Zodiac P.I. #1
by Natsumi Ando
Tokyo Pop, b&w 179 pages, $9.99
Rating: Neat-O
Zodiac P.I. is one of the flood of new manga that Tokyo Pop is loosing on the American market; printed "back-to-front" and about the same size as a Japanese tankobon they sell like hotcakes to people (primarily adolescent girls) who have had zero interest in comics American-style, and mostly from places (bookstore, record stores, video stores) that have hardly carried comics rather than the comics specialty stores known as the "direct market." At some point Tokyo Pop and its imitators (Viz, long-time player in the manga translation market has just changed the format of its collections and dropped the price-point to match Tokyo Pop, and Random House has announced it's getting into the act) will saturate the market and there may be some kind of shake-out.
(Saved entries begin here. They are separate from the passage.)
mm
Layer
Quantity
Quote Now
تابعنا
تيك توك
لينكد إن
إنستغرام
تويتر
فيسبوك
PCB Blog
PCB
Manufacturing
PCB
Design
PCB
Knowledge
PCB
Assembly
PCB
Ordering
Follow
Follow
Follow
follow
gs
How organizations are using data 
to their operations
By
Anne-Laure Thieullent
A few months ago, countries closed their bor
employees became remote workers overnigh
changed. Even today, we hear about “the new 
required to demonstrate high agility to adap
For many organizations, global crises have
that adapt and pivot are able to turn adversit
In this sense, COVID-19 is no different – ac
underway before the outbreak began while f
It's gone from where I could automatically pick up anything new from them to, well, this week when they released over 15 new books; even at ten bucks a pop that's a fair chunk of change. Still, there is so much good material in Japan and Korea, in genres that "mainstream" American comics publishers haven't been willing to touch with a ten foot pole for decades now, that even once an individual reader can't aspire to follow them all, the market may continue to support multiple genres, just as the book market has its mystery, science fiction and fantasy, and romance readers.
Which brings us to Zodiac, P.I. which manages to be all three of those genres at once. It's a murder mystery, with fantasy elements and romantic overtones. The title character is a thirteen year-old girl named Lili, an astrologer from a long line of astrologers, possessed of a magic ring that lets her communicate with the personifications of the spirits of the Zodiac, who adopts the identity of a private investigator called Spica in order to solve crimes with her astrological insights. The crimes are, at least so far, down-to-Earth murder mysteries; it's only Lili's investigative m.o. that smacks of the supernatural. The romance, or potential romance (I'm anticipating a bit here), comes in with a rival detective and class-mate, who it happens is allergic to girls (!). And, although the rating on the cover is for ages 7+, I think it would depend on the 7 year-old; there's at least one depiction of a bloody corpse with a knife sticking in its neck, and a girl being strangled in silhouette. Nothing grotesque or shocking, but quite a bit grimmer than, say, Kodacha: Sana's Stage. The art is typical shoujo (girl) style, neither extremely squashed and cartoony nor exaggeratedly long-limbed and elegant; there are lots of expressionist background motifs (flowers, solarization patterns, "speed" lines) and dynamic figures breaking panel boundaries. If you like this sort of thing, and I do, it comes across as stylish, vibrant, and expressive; if you don't then it probably seems busy, confusing, and even precious. And if you're one of those people who just can't get the hang of reading back to front, left to right, then forget about it.
Overall, I quite enjoyed it, and I expect I'll keep picking it up, even if it means finding something else to drop.